ABD Ulusal Karayolu Trafik Güvenliği İdaresi 30 Haziran 2025 tarihi itibari ile arızalı ön direksiyon mafsalları riski nedeniyle 91.856 Jaguar Land Rover aracında ön değerlendirme başlattığını duyurdu. Otomotiv güvenlik ajansı, potansiyel olarak etkilenen araçlarda, ön lastikleri fren tertibatı gibi kritik bileşenlere bağlayan alüminyum ön direksiyon mafsallarından bir veya ikisinin kırıldığına dair rapor hazırladı.
Değerlendirme, Jaguar Land Rover’ın (JLR)Kuzey Amerika birimi tarafından üretilen 2014-2017 Range Rover Sport modellerine odaklanıyor.
Merkezi İngiltere’de bulunan Jaguar Land Rover’ın (JLR) tüm hisseleri 2008 yılında Ford Motor Company'den Hindistan merkezli Tata Motors'a devredilmişti. Markanın mühendislik merkezi Birleşik Krallık'ta yer alırken üretim tesisleri ise Slovakya, Brezilya, Çin ve Hindistan'da konumlanıyor.
JLR, özellikle son 10 yılda lüks segmentte teknolojik donanımlara çok fazla odaklanırken bu teknolojilerin yazılım ve elektronik dayanıklılığı, markanın mühendislik altyapısıyla tam örtüşemedi. Ayrıca parça tedarik zincirindeki dalgalanmalar ve bazı tedarikçilerin kalitesiz üretimi de bu durumu körüklüyor.

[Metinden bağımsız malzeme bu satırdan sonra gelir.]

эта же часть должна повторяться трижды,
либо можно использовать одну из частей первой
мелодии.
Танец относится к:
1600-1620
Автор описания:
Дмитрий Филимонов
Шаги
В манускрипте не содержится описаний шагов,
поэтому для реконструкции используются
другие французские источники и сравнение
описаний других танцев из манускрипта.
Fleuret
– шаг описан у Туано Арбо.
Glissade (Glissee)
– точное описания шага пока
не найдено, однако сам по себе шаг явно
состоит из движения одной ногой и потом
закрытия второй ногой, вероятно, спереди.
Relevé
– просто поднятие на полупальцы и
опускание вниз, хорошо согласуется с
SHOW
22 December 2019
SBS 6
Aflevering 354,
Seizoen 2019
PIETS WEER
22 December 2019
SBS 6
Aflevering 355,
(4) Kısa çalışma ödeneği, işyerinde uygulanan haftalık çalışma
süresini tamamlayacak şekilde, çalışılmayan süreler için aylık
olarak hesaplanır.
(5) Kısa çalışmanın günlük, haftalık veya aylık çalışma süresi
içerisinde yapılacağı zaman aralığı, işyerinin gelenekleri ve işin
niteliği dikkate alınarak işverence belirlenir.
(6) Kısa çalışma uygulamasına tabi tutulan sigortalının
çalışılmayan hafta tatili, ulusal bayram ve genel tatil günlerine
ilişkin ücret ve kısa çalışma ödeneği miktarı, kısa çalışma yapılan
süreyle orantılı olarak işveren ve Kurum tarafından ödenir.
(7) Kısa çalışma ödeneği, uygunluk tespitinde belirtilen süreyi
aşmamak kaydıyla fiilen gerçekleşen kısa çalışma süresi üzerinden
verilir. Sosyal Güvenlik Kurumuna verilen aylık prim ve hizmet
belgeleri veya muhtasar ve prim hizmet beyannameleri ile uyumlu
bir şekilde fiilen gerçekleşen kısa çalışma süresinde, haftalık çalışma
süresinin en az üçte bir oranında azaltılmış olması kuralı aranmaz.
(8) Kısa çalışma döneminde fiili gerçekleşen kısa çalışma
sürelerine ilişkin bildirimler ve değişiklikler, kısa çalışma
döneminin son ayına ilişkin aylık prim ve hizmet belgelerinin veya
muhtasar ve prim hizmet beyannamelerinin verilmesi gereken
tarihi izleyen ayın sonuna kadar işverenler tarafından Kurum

ELEKTİRİKLİ DÜNYAYA İDDİALI GİRİŞ YAPIYOR
Jaguar Land Rover, elektrikli araçlar konusundaki kararlılığını yalnızca model lansmanlarıyla değil, altyapı yatırımlarıyla da ortaya koyuyor. Şirketin çatı kuruluşu Tata Group, İngiltere’de yaklaşık 4 milyar poundluk dev bir batarya üretim tesisi kurarak JLR’nin elektrikli gelecek planlarına stratejik destek sağlıyor. Bu yatırım, Avrupa’daki batarya tedarik zincirini güvence altına alırken, maliyet avantajı ve üretim sürekliliği arttırıyor.
Aynı zamanda JLR, Tesla benzeri bir adımla araç içi yazılım sistemlerini kendi bünyesinde geliştirme kararı aldı. Böylece donanım ve yazılım entegrasyonunu daha sıkı kontrol ederek, geçmişte yaşanan elektronik sorunların önüne geçmeyi ve kullanıcı deneyimini üst seviyeye taşımayı hedefliyor.